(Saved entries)

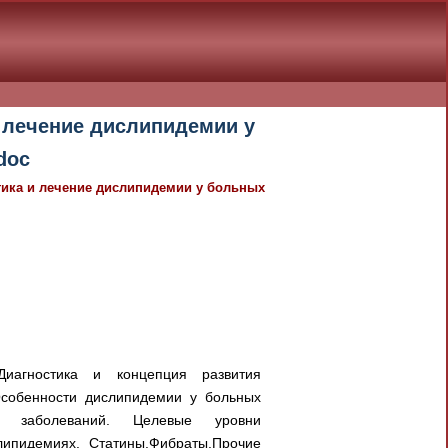
и лечение дислипидемии у
doc
остика и лечение дислипидемии у больных
Диагностика и концепция развития
Особенности дислипидемии у больных
ых заболеваний. Целевые уровни
липидемиях. Статины.Фибраты.Прочие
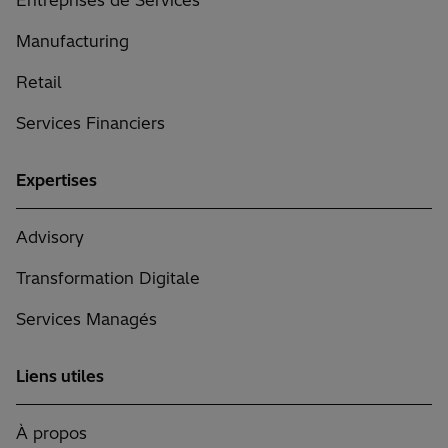
Manufacturing
Retail
Services Financiers
Expertises
Advisory
Transformation Digitale
Services Managés
Liens utiles
À propos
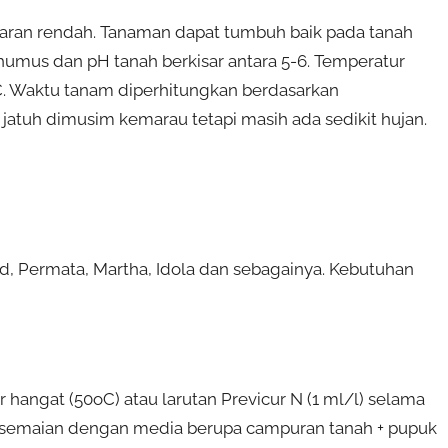
taran rendah. Tanaman dapat tumbuh baik pada tanah
umus dan pH tanah berkisar antara 5-6. Temperatur
. Waktu tanam diperhitungkan berdasarkan
tuh dimusim kemarau tetapi masih ada sedikit hujan.
ud, Permata, Martha, Idola dan sebagainya. Kebutuhan
hangat (50oC) atau larutan Previcur N (1 ml/l) selama
ersemaian dengan media berupa campuran tanah + pupuk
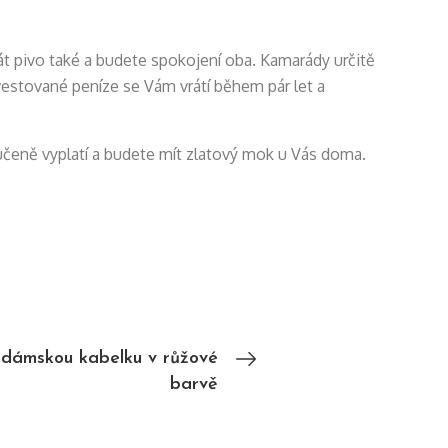
t pivo také a budete spokojení oba. Kamarády určitě
Investované peníze se Vám vrátí během pár let a
aručeně vyplatí a budete mít zlatový mok u Vás doma.
u dámskou kabelku v růžové
barvě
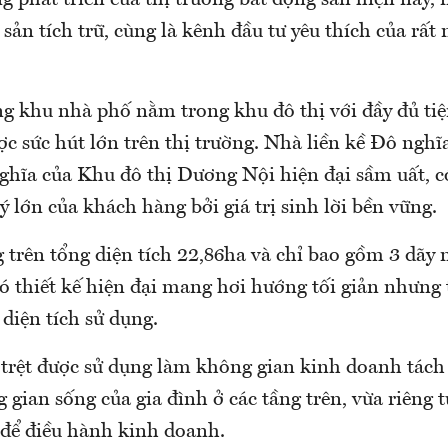
g phát triển của thị trường bất động sản hiện nay,
i sản tích trữ, cùng là kênh đầu tư yêu thích của rất
ng khu nhà phố nằm trong khu đô thị với đầy đủ tiệ
ợc sức hút lớn trên thị trường. Nhà liền kề Đô ngh
hĩa của Khu đô thị Dương Nội hiện đại sầm uất, c
 lớn của khách hàng bởi giá trị sinh lời bền vững.
trên tổng diện tích 22,86ha và chỉ bao gồm 3 dãy 
ó thiết kế hiện đại mang hơi hướng tối giản nhưng 
diện tích sử dụng.
g trệt được sử dụng làm không gian kinh doanh tách
 gian sống của gia đình ở các tầng trên, vừa riêng tư
 để điều hành kinh doanh.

● **Task to complete**: A word-for-word copy of the records above is needed, pictures excluded.

● **Response area**:
и лечение дислипидемии у
doc
остика и лечение дислипидемии у больных
Диагностика и концепция развития
Особенности дислипидемии у больных
ых заболеваний. Целевые уровни
липидемиях. Статины.Фибраты.Прочие
Manufacturing
Retail
Services Financiers
Expertises
Advisory
Transformation Digitale
Services Managés
Liens utiles
À propos
taran rendah. Tanaman dapat tumbuh baik pada tanah
umus dan pH tanah berkisar antara 5-6. Temperatur
. Waktu tanam diperhitungkan berdasarkan
tuh dimusim kemarau tetapi masih ada sedikit hujan.
ud, Permata, Martha, Idola dan sebagainya. Kebutuhan
hangat (50oC) atau larutan Previcur N (1 ml/l) selama
ersemaian dengan media berupa campuran tanah + pupuk
t pivo také a budete spokojení oba. Kamarády určitě
Investované peníze se Vám vrátí během pár let a
aručeně vyplatí a budete mít zlatový mok u Vás doma.
u dámskou kabelku v růžové
barvě
g phát triển của thị trường bất động sản hiện nay,
i sản tích trữ, cùng là kênh đầu tư yêu thích của rất
ng khu nhà phố nằm trong khu đô thị với đầy đủ tiệ
ợc sức hút lớn trên thị trường. Nhà liền kề Đô ngh
hĩa của Khu đô thị Dương Nội hiện đại sầm uất, c
 lớn của khách hàng bởi giá trị sinh lời bền vững.
trên tổng diện tích 22,86ha và chỉ bao gồm 3 dãy 
ó thiết kế hiện đại mang hơi hướng tối giản nhưng 
diện tích sử dụng.
g trệt được sử dụng làm không gian kinh doanh tách
 gian sống của gia đình ở các tầng trên, vừa riêng tư
 để điều hành kinh doanh.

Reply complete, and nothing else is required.